While Heat players may have circled December 15th on their calendars since it's a game day, team executives may have the date circled for a slightly different reason:
Newly signed free agents are now eligible for trades.
ESPN.com's salary cap guru Larry Coon gives us the rundown at TrueHoop and points out that the date is especially significant for the Heat organization since most of the roster was assembled through the free agent market this summer. Before today, only Mario Chalmers and Dexter Pittman could be moved if the Heat were so inclined. Now, everyone with the exception of Erick Dampier (who, as Coon teaches us, isn't trade eligible until February 23) can be put on the table in a deal.

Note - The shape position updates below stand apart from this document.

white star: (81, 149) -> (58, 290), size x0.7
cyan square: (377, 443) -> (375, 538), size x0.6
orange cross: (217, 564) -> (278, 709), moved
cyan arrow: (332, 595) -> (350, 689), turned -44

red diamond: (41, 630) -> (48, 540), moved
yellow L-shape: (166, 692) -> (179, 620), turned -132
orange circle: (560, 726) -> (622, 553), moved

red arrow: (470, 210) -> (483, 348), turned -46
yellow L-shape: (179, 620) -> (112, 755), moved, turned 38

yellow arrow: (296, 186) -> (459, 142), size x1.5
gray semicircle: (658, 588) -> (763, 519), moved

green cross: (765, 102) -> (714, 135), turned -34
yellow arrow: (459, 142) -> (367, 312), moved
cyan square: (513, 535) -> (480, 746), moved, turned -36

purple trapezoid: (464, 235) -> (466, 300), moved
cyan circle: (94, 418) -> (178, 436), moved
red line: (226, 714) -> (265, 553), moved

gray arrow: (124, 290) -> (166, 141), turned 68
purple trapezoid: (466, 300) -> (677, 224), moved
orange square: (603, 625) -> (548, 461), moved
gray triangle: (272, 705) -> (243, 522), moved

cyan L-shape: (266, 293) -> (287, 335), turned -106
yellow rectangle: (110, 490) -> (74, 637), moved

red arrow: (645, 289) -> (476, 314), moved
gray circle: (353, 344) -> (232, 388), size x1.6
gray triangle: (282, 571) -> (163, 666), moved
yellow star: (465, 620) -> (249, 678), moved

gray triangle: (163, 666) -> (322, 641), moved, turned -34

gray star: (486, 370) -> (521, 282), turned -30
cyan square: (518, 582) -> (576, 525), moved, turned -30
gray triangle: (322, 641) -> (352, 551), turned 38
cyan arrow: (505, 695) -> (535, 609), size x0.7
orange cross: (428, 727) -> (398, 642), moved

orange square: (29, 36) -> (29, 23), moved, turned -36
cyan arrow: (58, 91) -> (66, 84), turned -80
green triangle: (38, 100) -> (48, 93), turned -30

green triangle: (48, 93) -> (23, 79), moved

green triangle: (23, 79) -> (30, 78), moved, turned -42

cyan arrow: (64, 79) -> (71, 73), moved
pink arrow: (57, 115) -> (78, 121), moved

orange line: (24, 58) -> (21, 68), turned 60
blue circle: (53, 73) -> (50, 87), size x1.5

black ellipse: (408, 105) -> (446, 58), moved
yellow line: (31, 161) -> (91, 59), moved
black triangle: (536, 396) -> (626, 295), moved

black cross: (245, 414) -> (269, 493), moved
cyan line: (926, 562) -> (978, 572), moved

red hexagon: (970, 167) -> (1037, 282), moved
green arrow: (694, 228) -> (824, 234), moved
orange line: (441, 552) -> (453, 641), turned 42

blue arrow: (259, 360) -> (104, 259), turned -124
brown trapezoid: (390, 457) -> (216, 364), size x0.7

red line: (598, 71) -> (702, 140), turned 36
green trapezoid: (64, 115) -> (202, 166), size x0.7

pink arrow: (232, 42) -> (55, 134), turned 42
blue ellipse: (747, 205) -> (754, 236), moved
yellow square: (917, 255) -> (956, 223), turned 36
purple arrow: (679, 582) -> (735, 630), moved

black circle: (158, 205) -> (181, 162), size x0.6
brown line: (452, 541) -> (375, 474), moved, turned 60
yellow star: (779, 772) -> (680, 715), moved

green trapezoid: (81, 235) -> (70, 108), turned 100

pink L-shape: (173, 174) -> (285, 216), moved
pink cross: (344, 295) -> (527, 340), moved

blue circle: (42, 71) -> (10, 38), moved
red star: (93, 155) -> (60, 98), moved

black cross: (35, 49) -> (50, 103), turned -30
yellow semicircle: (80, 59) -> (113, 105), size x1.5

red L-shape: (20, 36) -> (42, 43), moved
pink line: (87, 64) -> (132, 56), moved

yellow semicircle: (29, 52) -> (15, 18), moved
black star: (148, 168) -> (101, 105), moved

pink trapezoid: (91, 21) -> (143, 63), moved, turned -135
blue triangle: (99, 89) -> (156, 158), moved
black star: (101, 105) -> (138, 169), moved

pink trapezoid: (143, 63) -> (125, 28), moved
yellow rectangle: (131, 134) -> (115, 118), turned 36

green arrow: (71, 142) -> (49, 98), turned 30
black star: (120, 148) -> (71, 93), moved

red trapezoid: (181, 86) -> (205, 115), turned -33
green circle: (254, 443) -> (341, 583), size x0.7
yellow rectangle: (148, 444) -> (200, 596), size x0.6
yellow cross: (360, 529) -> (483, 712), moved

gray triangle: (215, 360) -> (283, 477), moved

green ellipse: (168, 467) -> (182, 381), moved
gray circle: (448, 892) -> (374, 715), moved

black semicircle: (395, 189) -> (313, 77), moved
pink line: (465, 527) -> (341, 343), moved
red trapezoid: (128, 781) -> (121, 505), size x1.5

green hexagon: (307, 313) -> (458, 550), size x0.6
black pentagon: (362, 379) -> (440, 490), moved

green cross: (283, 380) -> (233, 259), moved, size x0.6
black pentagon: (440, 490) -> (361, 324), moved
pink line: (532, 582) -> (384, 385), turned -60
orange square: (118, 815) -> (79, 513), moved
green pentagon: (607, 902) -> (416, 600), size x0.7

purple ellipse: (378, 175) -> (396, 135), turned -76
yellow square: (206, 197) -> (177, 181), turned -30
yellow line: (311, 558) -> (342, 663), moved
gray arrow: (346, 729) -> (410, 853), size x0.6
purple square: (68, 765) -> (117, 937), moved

No, it doesn't mean Pat Riley is suddenly going to break up the Big 3 despite some knee-jerkers calling for it earlier this season. But it does unlock some previously unmovable pieces. Here are some of Miami's players most affected by their new eligibility:
Eddie House -- The shooting specialist's minutes have gone by the wayside since Mario Chalmers has gotten fully healthy. Head coach Erik Spoelstra has preferred keeping a ball-handler on the floor next to Dwyane Wade and LeBron James. If House seems superfluous now, just wait until sharpshooter Mike Miller returns to the team. It's hard to imagine the Heat getting more than a rack of basketballs in return but a number of teams in playoff contention could use an injection from downtown. And the Heat won't be one of them with Miller.
Jamaal Magloire -- Don't laugh. As evidenced by the Lakers' acquisition of Joe Smith, veteran bigs are always in demand no matter how far down the bench they may be. Magloire, who hasn't seen any action over the past 11 games, is one of the few centers in the NBA who has to leapfrog three players to earn a starting gig. The only scenario in which someone calls for Magloire is if a contender is desperate to beef up their front-line with a veteran.
Joel Anthony -- Even if the Heat would want to unload the high-energy, low-skilled big man, it's nearly impossible to dump his 5-year contract onto someone else's books unless Riley packages him with valuable asset. To be fair, Anthony's contract is slightly less offensive once you consider it maxes out at only $3.8 million in 2014-15. It's more of a ding than a dent. Someone could covet his shot-blocking ability but unless they're head-over-heels for that commodity, the length of Anthony's contract will be prohibitive in any potential trade.
James Jones -- The Heat don't figure to deal the Miami native with the way he's shooting the rock (45 percent from downtown) and playing solid defense on the wing. With that said, his stock will never be higher than it is right now. Miller's return would likely displace Jones to a lesser role off the bench and torpedo the former Miami Hurricane's trade value in the process. With Miller around, Jones could be worth more to another team than his own. And Riley has never let sentiment get in the way doing business.